Tracing Errors

This is a little lesson in trouble-shooting. It assumes you have the privilege to generate and edit trace files, and all I’m going to do is show how I worked out the answer to a fairly simple question that appeared recently on the Oracle Developer Community forum.

I have a table t1 which is reasonably large (1M rows) with a column v30, and I’ve issued the command.

alter table t1 set unused column v30;

After this I’ve issued another command, pressed return, and immediately hit ctrl-C – I’ve got a brief window for this interrupt as the command is going to generate roughly 230MB of redo. If you want to try the experiment it might take a couple of attempts to get the timing right.

alter table t1
        drop unused columns
        checkpoint 1000

Then I’ve tried to drop the table with the following result:

drop table t1
ERROR at line 1:
ORA-00604: error occurred at recursive SQL level 1
ORA-12986: columns in partially dropped state. Submit ALTER TABLE DROP COLUMNS CONTINUE

This emulates the problem that appeared on the forum but the OP didn’t really want to issue the “continue” command because their table was “large” and the drop had been running for 24 hours when it was interrupted. It’s worth noting that four columns had been specified as unused, which means the drop command was probably generating roughly 1KB of redo per row. It’s also worth mentioning that the table was 600 columns wide – so there may have been a few performance side effects due to the multiple (minimum 3) row-pieces per row and row-chaining.

Ignoring any questions about the possible impact of having 600 columns, the key question in this case is:

  • Why isn’t it possible to drop the table (the manuals suggest it should be possible at this point)
  • Is there a way to bypass the problem?

This is a repeatable error – we can try to drop the table as many times as we like and we will get the same error reported in fractions of a second. so an obvious strategy is to enable tracing and see if the trace file can tell us anything about why the error is happening. This is a particularly sensible strategy to follow since error ORA-00604 is telling us that there’s something wrong in the recursive SQL, which means there’s a very good chance that we will actually find an SQL statement in the trace file that is the rescursive statement triggering the error.

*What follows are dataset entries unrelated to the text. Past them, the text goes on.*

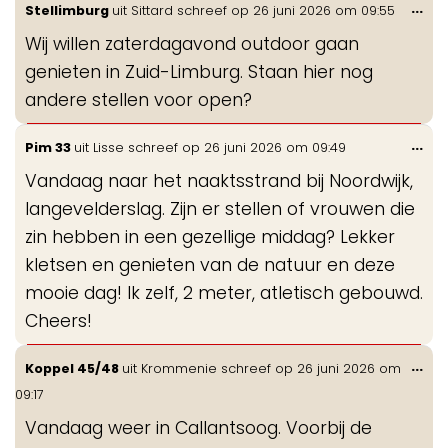
Wis
...
Stellimburg
uit
Sittard
schreef op
26 juni 2026
om
09:55
de
Wij willen zaterdagavond outdoor gaan
me
genieten in Zuid-Limburg. Staan hier nog
andere stellen voor open?
Wis
...
Pim 33
uit
Lisse
schreef op
26 juni 2026
om
09:49
de
Vandaag naar het naaktsstrand bij Noordwijk,
me
langevelderslag. Zijn er stellen of vrouwen die
zin hebben in een gezellige middag? Lekker
kletsen en genieten van de natuur en deze
mooie dag! Ik zelf, 2 meter, atletisch gebouwd.
Cheers!
Wis
...
Koppel 45/48
uit
Krommenie
schreef op
26 juni 2026
om
de
09:17
me
Vandaag weer in Callantsoog. Voorbij de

So, enable sql_trace (or set event 10046), or do whatever you like to do to enable basic tracing (no need for anything above level 1 just yet); try to execute the drop; then search the trace file for the word ERROR at the start of a line (“^ERROR”). Here’s what I found as the first match in my trace file:

ERROR #139987889121800:err=12986 tim=424276176462

Note that the err= value is the 12986 that was reported as the error under the ORA-00604 error. Sometimes it’s necessary to search backwards in the trace file until you find the matching cursor number (#139987889121800), but in this case it was already visible just a few lines further up the file. So here’s the fragment of the file around that ERROR line:

PARSING IN CURSOR #139987889121800 len=72 dep=1 uid=0 oct=15 lid=0 tim=424276175961 hv=1894278903 ad='75c06e38' sqlid='4wv7gq1sfhtrr'
PARSE #139987889121800:c=2896,e=3035,p=0,cr=4,cu=0,mis=1,r=0,dep=1,og=4,plh=0,tim=424276175960
EXEC #139987889121800:c=186,e=185,p=0,cr=0,cu=0,mis=0,r=0,dep=1,og=4,plh=0,tim=424276176418
ERROR #139987889121800:err=12986 tim=424276176462
CLOSE #139987889121800:c=10,e=9,dep=1,type=0,tim=424276176712
EXEC #139987891478792:c=34686,e=35859,p=0,cr=73,cu=12,mis=0,r=0,dep=0,og=1,plh=0,tim=424276176774
ERROR #139987891478792:err=604 tim=424276176808

The error has come from an SQL statement that is trying to rename my table to some wierd and wonderful name which starts with the characters “BIN$” – that’s a “drop” command trying to move a table into the recycle bin by renaming it – and you’re not allowed to rename a table that is in a partially dropped state. So that’s why we get the error; and the obvious way to bypass it is: “drop table t1 purge;” – which works.

You’ll notice that I’ve include a couple of lines after the first ERROR. This is to show you the line that generated the ORA-00604 (err=604) error. It comes from cursor #139987891478792, and seraching backwards up the file for that cursor number I get to:

PARSING IN CURSOR #139987891478792 len=13 dep=0 uid=107 oct=12 lid=107 tim=424276140765 hv=202649412 ad='7f517dd3fe00' sqlid='d47kdkn618bu4'
drop table t1

That’s not a suprise, of course, but it is important to cross-check that you haven’t been chasing the wrong error. There are some cases where the Oracle code does something to see if an error will occur but has an exception handler that means the error doesn’t end up reaching the application, so you do need to do a check that the error you found first was the one that floated up to the top of the stack.


From Oracle you could arrange to read your own trace file – while your session is connected – through the dynamic performance view v$diag_trace_file_contents.